Stream data to AWS S3 as a CSV file with Axios
Stream JSON response to AWS S3 as a CSV file with Axios
I’m assuming that, like me, you ran into a challenge where you needed to stream a large JSON response (not a file) without having to store the entire JSON array in memory before processing and uploading it as a document.
Streaming a JSON response with Axios returns the chunks of data as substrings of the entire JSON response, an approach would be to append all the chunks into a single string and run JSON.parse
on the final string.
let data = '';
const response = await axios.get(url, { responseType: 'stream' });
response.data.on('data', (chunk) => {
data += chunk;
});
const parsedData = JSON.parse(data);
This approach certainly works but depending on the size of the records this approach is not memory efficient, for over a hundred thousand records you could be seeing a memory usage of over 1GB
. Having multiple users making concurrent requests with each request utilizing over 1GB
is definitely not an optimal use of system resources.
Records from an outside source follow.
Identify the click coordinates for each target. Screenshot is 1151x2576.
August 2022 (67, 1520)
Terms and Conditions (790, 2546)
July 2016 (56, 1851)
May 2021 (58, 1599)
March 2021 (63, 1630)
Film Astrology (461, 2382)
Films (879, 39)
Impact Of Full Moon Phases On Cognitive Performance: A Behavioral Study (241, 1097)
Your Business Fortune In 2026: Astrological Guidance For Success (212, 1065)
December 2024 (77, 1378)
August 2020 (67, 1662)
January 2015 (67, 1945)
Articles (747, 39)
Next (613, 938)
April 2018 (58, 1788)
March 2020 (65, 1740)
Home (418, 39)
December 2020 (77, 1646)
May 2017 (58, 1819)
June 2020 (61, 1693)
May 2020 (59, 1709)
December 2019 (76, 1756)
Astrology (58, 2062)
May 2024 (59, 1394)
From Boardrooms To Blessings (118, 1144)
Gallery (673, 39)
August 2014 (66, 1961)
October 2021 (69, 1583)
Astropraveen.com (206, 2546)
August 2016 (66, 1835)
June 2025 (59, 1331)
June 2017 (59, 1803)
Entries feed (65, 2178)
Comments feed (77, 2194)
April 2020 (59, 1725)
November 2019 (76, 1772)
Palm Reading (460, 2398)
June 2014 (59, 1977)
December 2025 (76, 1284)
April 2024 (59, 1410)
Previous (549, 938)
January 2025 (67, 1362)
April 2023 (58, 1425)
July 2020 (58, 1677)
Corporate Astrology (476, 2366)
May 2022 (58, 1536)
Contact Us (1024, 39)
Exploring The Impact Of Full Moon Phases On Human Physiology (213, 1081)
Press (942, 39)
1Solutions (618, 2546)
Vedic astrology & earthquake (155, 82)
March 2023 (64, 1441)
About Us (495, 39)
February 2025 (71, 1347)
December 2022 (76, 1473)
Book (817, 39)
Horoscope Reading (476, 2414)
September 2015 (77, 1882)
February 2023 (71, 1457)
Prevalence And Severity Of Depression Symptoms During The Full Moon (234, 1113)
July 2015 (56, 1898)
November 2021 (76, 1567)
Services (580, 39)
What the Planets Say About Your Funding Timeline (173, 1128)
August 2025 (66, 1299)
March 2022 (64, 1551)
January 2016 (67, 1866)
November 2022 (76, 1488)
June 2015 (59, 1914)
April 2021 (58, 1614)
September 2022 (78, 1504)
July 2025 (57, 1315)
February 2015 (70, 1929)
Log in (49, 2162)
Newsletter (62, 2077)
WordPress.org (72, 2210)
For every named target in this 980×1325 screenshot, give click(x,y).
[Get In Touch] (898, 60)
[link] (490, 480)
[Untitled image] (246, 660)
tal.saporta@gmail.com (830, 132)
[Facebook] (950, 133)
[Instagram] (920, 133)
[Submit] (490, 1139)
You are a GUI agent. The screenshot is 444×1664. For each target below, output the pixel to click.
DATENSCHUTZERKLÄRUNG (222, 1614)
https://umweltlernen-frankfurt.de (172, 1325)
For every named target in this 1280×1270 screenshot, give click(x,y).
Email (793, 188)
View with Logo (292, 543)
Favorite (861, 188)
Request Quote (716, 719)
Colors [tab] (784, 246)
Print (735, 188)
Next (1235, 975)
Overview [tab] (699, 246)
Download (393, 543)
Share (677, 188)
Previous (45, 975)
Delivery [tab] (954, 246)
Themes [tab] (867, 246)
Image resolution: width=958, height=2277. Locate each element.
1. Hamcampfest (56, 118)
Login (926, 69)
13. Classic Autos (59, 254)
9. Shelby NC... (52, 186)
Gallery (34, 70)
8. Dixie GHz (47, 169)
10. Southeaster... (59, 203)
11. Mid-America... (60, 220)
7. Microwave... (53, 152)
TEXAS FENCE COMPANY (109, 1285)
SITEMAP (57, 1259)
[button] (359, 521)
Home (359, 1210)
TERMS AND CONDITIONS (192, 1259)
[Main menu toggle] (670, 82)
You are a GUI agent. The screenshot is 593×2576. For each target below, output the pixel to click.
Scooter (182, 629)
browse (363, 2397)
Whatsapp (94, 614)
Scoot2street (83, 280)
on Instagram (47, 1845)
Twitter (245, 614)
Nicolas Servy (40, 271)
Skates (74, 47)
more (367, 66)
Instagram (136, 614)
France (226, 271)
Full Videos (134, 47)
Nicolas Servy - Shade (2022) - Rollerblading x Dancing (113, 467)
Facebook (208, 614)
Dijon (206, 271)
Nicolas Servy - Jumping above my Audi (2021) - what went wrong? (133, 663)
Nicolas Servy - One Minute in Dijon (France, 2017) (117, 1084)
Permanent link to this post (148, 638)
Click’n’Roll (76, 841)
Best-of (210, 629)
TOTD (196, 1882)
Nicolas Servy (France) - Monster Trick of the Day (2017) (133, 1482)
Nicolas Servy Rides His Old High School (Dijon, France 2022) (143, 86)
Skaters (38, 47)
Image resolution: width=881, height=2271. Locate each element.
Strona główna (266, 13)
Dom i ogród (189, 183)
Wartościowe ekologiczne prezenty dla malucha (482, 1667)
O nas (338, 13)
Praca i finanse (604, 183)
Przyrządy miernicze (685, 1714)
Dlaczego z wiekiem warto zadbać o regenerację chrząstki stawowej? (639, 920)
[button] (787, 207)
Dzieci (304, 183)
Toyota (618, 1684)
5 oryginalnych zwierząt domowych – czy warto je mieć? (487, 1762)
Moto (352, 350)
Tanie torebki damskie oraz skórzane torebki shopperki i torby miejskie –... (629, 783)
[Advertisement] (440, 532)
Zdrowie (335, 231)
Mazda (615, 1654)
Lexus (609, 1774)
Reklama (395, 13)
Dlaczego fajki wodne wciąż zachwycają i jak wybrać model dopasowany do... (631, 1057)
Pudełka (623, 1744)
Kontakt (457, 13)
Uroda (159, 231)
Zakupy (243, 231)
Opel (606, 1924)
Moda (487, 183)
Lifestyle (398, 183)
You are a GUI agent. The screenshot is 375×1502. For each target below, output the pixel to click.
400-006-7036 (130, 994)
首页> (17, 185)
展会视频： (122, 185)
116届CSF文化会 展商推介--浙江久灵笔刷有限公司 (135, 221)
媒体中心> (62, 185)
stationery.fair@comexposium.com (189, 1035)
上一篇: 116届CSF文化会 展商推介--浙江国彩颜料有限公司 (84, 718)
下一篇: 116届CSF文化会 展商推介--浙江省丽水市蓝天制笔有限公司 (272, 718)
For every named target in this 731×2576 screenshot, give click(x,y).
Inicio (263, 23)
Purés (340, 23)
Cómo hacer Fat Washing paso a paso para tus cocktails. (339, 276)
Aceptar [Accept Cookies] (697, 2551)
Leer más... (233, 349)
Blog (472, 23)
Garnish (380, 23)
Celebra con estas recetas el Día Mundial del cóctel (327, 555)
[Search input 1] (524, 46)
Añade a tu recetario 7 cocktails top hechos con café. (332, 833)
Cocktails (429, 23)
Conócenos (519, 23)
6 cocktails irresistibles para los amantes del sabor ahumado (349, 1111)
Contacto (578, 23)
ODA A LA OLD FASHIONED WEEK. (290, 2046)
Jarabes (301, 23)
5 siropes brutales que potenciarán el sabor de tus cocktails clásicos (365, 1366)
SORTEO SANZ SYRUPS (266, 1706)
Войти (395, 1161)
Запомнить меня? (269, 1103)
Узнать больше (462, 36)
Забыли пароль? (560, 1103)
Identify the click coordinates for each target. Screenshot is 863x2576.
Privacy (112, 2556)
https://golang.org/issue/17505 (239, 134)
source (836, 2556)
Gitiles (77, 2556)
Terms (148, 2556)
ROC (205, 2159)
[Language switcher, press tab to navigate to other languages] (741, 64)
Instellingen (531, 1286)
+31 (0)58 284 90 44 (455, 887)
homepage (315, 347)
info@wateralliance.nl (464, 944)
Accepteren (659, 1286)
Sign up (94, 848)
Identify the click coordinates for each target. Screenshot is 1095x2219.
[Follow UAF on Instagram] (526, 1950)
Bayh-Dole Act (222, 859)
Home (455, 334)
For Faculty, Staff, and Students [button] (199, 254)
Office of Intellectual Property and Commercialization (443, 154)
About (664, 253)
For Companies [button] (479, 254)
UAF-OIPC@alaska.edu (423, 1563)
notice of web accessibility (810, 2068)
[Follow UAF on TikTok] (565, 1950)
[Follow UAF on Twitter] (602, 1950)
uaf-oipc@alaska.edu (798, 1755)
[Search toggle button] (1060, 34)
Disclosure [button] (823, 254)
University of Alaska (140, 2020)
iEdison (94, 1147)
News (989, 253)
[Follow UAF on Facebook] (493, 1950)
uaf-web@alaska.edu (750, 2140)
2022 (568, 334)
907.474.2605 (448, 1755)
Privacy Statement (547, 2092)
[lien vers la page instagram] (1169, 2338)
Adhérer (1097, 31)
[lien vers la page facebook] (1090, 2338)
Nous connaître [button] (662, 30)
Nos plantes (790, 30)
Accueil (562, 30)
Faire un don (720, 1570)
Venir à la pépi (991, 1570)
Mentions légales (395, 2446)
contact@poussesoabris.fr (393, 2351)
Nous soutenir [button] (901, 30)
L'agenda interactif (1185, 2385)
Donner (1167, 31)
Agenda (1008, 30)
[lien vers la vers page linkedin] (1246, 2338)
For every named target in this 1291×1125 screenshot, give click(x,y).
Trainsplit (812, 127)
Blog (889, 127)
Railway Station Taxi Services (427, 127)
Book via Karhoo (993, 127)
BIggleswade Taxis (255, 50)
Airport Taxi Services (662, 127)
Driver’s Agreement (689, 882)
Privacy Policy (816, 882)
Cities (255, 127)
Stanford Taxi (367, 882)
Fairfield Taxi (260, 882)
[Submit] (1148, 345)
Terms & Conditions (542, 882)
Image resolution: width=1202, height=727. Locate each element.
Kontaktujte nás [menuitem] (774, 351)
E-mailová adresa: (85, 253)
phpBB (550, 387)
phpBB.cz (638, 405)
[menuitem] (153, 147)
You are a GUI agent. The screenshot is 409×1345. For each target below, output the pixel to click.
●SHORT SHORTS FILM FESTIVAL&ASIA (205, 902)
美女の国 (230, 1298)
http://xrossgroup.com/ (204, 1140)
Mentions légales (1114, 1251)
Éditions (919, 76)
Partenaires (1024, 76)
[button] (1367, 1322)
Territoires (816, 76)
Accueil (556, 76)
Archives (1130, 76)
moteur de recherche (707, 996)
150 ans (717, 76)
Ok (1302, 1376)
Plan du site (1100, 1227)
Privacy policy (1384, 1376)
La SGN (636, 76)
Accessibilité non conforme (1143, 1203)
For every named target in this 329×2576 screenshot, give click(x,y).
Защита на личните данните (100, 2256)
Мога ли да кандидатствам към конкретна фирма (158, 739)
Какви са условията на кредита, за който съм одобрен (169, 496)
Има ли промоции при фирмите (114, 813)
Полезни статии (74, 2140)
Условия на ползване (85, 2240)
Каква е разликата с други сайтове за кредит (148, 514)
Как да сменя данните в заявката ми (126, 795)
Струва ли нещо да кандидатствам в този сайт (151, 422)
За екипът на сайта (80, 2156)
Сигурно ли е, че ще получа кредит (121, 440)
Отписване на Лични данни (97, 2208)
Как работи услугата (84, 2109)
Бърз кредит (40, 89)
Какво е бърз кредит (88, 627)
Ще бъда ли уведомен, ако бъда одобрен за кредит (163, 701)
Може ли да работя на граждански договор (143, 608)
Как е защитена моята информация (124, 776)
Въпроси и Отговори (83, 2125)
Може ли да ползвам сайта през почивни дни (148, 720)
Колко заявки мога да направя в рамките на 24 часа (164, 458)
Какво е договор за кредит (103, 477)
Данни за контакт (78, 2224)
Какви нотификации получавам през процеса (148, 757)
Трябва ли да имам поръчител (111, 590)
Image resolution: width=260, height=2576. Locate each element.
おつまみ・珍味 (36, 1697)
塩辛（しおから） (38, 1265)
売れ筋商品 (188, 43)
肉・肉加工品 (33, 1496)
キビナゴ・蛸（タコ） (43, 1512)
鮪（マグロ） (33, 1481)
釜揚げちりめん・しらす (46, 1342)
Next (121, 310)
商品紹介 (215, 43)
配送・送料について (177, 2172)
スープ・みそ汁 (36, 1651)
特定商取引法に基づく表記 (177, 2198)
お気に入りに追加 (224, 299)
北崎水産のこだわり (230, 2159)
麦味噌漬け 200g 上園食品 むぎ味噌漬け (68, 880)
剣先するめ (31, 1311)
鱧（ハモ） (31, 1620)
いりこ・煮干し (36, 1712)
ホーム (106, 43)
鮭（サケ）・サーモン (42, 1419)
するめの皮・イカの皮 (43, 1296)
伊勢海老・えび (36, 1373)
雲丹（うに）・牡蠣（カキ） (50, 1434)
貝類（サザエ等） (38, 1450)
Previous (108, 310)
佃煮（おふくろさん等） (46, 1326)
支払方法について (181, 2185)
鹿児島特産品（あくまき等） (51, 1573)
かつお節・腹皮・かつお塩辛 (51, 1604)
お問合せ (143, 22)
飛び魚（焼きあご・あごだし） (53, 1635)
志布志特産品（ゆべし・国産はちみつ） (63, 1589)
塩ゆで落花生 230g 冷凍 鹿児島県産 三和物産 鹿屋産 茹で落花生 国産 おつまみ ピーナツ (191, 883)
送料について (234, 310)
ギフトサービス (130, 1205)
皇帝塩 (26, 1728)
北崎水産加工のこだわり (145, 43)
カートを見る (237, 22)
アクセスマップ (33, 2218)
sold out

In order to convert the chunks of data into a format that can be uploaded to CSV, you’d need to parse the data from the text format to a compatible. This can be achieved by making use of AsyncParser
from the @json2csv/node
npm package.
The steps below highlight how to go about it
Step 1
Install the @json2csv/node
package
npm i --save @json2csv/node
Step 2
Define your parser
const opts = {
fields: ['header1', 'header2', 'header3']
};
const transformOpts = {};
const asyncOpts = {};
const parser = new AsyncParser(opts, asyncOpts, transformOpts);
for further configuration options, you can check out the doc
Step 3
Make use of your parser to parse your stream data and generate a PassThrough stream
function generateStream(url) {
// Create a PassThrough stream to pipe data through
const passThroughStream = new PassThrough();
// Stream JSON data from the URL using Axios
axios.get(url, { responseType: 'stream' }).then((response) => {
// Pipe the parsed response stream to the PassThrough stream
parser.parse(response.data).pipe(passThroughStream);
});
return passThroughStream;
}
The generateStream
function makes an API call with a { responseType: 'stream' }
to indicate to Axios that the data should be returned as a continuous stream instead of a single chunk. Using a stream is memory efficient as opposed to loading all the records in memory at once, you only load a chunk into memory and process it.
Step 4
Upload your data to s3
const { S3Client } = require('@aws-sdk/client-s3');
const s3Client = new S3Client({
region: 'region',
credentials: {
accessKeyId: 'access_key',
secretAccessKey: 'secret_key',
},
});
async function streamJsonToS3(url, s3Bucket, s3Key) {
try {
const passThroughStream = generateStream(url)
// Create an S3 upload command
const uploadParams = {
Bucket: s3Bucket,
Key: s3Key,
Body: passThroughStream,
ContentType: 'application/csv', // Set the content type to CSV
};
// Upload the data to S3
const command = new Upload({
client: s3Client,
params: uploadParams
});
await command.done();
console.log(`Successfully uploaded JSON data to S3 as CSV at ${s3Bucket}/${s3Key}`);
} catch (error) {
console.error('Error streaming and uploading data:', error);
}
}
The Passthrough stream generated is then passed on to S3 for upload.
Conclusion
By streaming data to AWS S3 as a CSV file using Axios, you can significantly enhance the performance and efficiency of your application. This method allows for handling large datasets without overwhelming memory resources, as data is processed in manageable chunks. Utilizing AsyncParser
from the @json2csv/node
package ensures that the data is accurately parsed and formatted, while the use of a PassThrough stream facilitates seamless data transfer to S3. Overall, this approach optimizes resource usage and maintains consistent performance regardless of the volume of data being processed.